• _TASK BRIEF_: Reproduce exactly the lines that run from the start of the records below to the line with "them!), but please", inclusive.

---

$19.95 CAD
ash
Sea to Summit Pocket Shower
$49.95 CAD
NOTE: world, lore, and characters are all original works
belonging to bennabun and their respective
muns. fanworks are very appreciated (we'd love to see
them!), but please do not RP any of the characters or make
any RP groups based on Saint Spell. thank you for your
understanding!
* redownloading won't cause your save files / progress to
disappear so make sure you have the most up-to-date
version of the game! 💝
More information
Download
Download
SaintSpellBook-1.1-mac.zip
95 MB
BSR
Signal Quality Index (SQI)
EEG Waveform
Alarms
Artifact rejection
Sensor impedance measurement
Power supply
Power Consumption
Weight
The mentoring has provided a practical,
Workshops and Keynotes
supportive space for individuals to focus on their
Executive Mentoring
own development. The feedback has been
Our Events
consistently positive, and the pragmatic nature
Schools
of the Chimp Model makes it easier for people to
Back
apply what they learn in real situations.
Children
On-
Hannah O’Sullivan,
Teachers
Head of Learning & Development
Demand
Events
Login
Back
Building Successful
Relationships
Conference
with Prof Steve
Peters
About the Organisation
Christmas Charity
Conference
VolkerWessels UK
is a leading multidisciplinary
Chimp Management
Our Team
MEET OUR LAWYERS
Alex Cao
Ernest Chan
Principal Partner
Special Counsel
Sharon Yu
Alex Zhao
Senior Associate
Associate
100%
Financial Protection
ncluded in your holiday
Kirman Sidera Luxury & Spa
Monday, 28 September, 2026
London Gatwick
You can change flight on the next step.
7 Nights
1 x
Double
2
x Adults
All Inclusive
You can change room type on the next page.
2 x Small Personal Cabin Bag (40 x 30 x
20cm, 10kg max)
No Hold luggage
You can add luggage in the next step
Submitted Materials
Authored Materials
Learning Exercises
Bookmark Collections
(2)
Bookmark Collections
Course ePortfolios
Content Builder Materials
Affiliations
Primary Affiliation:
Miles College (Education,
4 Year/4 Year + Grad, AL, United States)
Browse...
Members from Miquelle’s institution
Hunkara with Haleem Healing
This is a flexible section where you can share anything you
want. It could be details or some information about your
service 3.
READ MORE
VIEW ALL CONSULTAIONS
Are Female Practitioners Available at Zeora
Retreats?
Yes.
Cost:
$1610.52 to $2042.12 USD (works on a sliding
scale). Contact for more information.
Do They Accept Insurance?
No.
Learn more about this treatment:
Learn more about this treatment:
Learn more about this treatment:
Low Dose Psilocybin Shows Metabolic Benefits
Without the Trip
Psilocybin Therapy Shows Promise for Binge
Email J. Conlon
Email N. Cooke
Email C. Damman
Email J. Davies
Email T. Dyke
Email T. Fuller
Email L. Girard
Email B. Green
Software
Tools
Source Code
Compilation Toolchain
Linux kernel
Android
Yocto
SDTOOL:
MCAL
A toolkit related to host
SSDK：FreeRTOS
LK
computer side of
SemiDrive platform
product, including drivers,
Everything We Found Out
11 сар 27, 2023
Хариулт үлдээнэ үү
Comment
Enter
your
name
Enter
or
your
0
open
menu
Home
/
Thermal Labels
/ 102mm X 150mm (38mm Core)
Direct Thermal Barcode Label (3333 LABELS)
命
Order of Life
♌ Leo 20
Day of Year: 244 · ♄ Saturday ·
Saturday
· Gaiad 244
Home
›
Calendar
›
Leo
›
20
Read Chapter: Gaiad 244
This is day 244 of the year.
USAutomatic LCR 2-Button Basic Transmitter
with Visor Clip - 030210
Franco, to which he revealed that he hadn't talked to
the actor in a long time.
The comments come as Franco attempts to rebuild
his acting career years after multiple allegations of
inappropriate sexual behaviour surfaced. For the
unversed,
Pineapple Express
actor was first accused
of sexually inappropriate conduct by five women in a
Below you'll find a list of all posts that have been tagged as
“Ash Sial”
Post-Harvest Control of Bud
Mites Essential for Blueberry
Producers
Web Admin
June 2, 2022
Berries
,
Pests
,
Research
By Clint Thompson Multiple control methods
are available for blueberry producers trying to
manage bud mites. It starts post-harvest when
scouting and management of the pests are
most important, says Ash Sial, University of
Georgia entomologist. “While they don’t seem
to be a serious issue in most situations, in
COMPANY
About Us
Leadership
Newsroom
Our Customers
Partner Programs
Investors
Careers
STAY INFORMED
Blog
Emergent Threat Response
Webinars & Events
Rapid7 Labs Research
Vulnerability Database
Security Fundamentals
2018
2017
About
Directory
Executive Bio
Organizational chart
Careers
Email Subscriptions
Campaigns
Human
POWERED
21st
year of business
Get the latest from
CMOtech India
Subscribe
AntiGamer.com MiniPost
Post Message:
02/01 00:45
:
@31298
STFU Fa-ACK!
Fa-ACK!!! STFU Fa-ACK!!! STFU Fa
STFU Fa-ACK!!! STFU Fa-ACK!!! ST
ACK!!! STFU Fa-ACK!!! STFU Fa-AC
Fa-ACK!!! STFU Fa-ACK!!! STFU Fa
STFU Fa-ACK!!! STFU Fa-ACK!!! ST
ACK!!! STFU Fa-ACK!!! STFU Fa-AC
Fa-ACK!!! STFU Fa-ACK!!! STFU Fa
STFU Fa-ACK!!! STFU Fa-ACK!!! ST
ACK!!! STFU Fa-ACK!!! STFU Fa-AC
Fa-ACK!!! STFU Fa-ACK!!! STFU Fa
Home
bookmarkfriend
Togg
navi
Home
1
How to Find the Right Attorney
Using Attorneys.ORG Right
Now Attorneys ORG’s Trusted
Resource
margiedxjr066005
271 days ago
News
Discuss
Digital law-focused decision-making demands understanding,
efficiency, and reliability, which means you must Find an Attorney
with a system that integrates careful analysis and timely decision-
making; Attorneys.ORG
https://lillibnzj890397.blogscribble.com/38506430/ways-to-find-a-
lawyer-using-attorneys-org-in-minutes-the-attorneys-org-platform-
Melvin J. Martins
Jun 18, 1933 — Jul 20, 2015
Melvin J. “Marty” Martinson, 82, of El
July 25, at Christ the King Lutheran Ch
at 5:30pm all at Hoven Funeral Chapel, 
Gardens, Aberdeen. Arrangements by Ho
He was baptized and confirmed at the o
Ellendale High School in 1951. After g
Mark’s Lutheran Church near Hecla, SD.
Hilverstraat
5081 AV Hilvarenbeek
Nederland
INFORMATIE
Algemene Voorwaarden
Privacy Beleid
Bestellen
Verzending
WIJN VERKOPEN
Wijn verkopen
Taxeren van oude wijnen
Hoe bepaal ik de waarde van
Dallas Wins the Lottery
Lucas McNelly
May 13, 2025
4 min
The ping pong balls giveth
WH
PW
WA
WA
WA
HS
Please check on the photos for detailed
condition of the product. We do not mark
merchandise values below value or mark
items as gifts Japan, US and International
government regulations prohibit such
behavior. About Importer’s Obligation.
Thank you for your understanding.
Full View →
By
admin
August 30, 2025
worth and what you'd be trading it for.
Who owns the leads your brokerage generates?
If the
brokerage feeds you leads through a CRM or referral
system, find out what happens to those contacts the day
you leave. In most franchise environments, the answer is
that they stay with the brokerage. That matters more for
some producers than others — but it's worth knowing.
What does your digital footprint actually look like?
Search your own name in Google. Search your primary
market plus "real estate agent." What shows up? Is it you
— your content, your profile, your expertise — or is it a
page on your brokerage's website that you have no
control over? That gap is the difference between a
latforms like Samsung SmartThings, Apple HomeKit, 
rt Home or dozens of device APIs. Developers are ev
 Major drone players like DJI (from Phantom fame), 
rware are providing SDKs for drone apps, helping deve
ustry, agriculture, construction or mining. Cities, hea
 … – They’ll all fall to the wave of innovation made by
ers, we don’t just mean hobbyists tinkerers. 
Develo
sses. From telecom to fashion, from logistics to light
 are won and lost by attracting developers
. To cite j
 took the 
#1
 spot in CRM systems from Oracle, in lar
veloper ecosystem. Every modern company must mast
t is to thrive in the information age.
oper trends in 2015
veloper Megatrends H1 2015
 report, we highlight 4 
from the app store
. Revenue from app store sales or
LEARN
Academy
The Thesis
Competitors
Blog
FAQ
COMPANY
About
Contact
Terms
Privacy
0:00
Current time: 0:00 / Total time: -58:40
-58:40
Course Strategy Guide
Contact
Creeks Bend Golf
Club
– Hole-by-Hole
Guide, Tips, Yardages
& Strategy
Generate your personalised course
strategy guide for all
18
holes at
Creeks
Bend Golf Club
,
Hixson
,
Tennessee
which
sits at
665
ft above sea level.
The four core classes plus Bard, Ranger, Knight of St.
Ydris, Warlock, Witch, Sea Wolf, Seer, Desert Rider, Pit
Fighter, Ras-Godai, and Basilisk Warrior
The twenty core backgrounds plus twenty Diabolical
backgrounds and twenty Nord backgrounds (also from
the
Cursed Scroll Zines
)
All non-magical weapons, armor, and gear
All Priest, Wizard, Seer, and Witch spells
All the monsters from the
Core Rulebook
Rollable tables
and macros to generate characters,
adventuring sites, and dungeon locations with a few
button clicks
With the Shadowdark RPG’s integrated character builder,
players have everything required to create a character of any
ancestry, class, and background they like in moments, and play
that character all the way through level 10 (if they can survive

---

• _RESPONSE TO THIS TASK_:
$19.95 CAD
ash
Sea to Summit Pocket Shower
$49.95 CAD
NOTE: world, lore, and characters are all original works
belonging to bennabun and their respective
muns. fanworks are very appreciated (we'd love to see
them!), but please do not RP any of the characters or make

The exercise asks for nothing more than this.